Crying and The Little Drummer Boy

Not many things make me cry.  Boys don’t cry after all.  When I was a toddler, of course, but you learn after a while …  So in real life, generally no.  But songs and movies – art can make me cry as reality can’t.  When the frozen people come back to life in Awakenings, having lost so many years to Parkinson’s, that made me cry.  Interesting that it should be the awakening that gets me going rather than the suffering that preceded it.

It is with crying perhaps like revolutions.  It’s at the moment of reform that people see the waste and suffering that has gone before, and they revolt – or cry.

Are crying and revolution just too different sorts of responses to the same thing?

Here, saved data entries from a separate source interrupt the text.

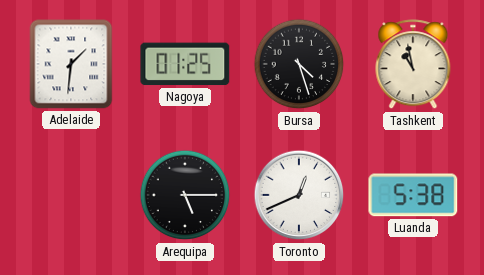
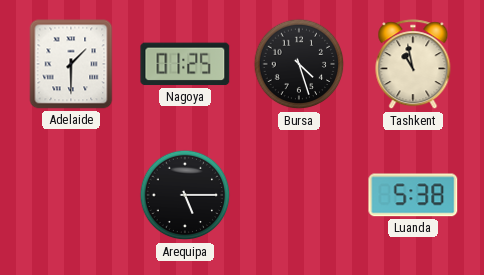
Adelaide: 1:31 -> 1:30
Toronto: 12:41 -> none
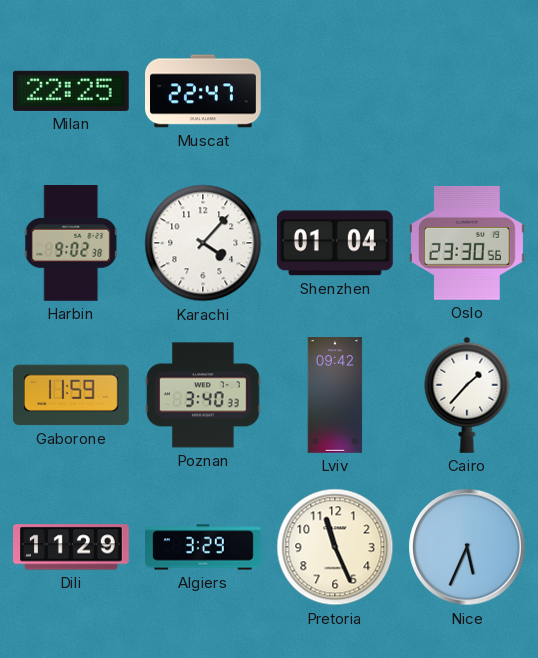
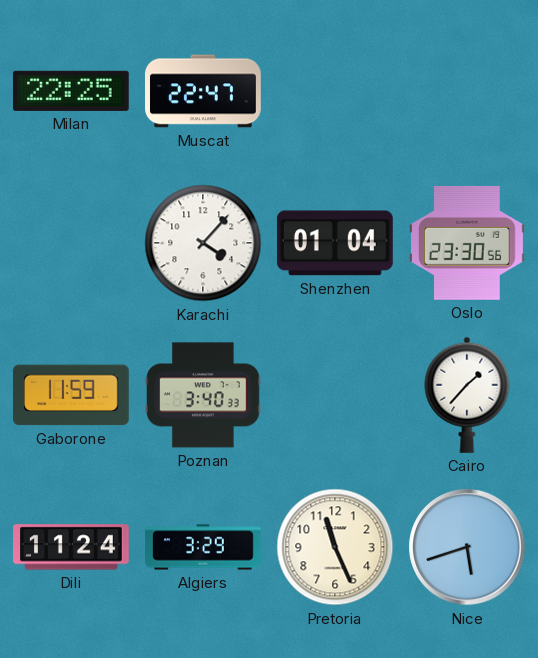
Harbin: 9:02 -> none
Lviv: 09:42 -> none
Dili: 11:29 -> 11:24
Nice: 5:34 -> 5:42
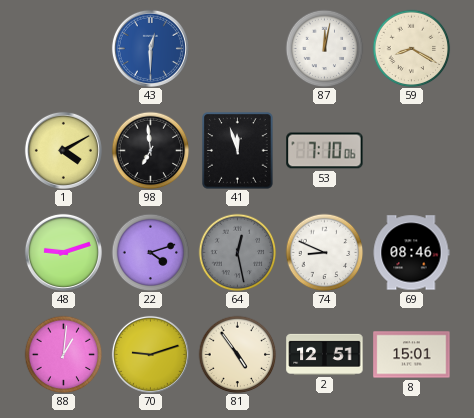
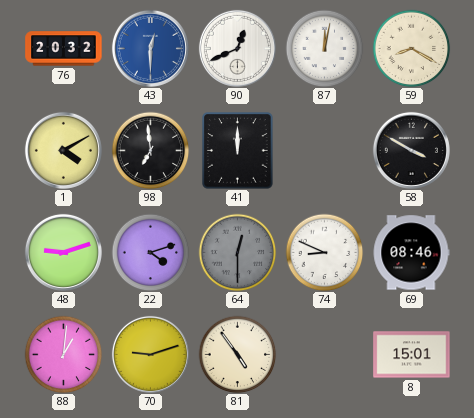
76: none -> 20:32
90: none -> 12:41
41: 11:57 -> 12:00
53: 7:10 -> none
58: none -> 3:50
64: 12:28 -> 12:30
2: 12:51 -> none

But I am here to talk about The Little Drummer Boy.  It’s associated with something that isn’t my holiday, but it’s a nice holiday.  I don’t mind it.  Not like Easter, full of death and passion, transmuted in centuries past into revenge upon my people.  Which is odd in a way because it’s done in the name of a member of my people.  But that’s another story.

Christmas is a friendly holiday, full of tidings of joy, and very nice Christmas carols.  Growing up in a Christian country, even if you’re not a Christian, it’s impossible not to hear the Christmas carols.  In fact, I even sang Christmas carols: in our school, our Protestant school, which is where little Jewish children would go in my day (it’s a long story).  We sang Hark the Herald Angels and Silent Night and Little Town of Bethlehem.  Very nice songs.  Not like the modern commercial stuff.

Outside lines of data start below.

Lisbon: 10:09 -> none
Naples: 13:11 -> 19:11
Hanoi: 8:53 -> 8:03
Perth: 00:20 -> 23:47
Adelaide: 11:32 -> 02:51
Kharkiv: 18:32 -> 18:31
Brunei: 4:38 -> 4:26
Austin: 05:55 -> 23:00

The Little Drummer Boy I don’t think was one of those we sang in school.  It’s not actually a traditional carol; it’s from 1941.  But it has the air of a carol, though in fact it hardly seems to be about Christmas at all.  Yes, the baby Jesus is in it, but almost as a secondary character.  As its title indicates, the song is really about The Little Drummer Boy, a poor boy who seems to think of himself as inadequate, who thinks he has no gift to offer to the newborn King.  But he’s urged to go along anyway; if he has no gift, then he can play his drum.

I envisage the whole scene, the little drummer boy feeling bad, saying, “I can’t go.  I have nothing to bring.”  But hesitantly and more confidently, after Mary nods at him and the animals help him out, he goes on.  Does what he can – and the baby smiles at him.  It’s all worthwhile, it all works out, he offers the talent he has, and it’s accepted.  It makes me cry.  Cry for a world where people are accepted for what they are, for what they have to offer, and not judged for their shortcomings.

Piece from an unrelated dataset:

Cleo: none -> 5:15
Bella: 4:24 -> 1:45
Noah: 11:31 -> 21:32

My girl-friend says this is the message of Christianity, but I don’t see it in a Christian guise.  It’s a story about being allowed to do what you do.  Even if you can’t throw the touchdown pass or run the big company, that’s all right.  Everyone has their own talent, and if only they can get a chance to use it …

Anyway, it’s a nice song, a haunting song, and it always brings tears to my eyes.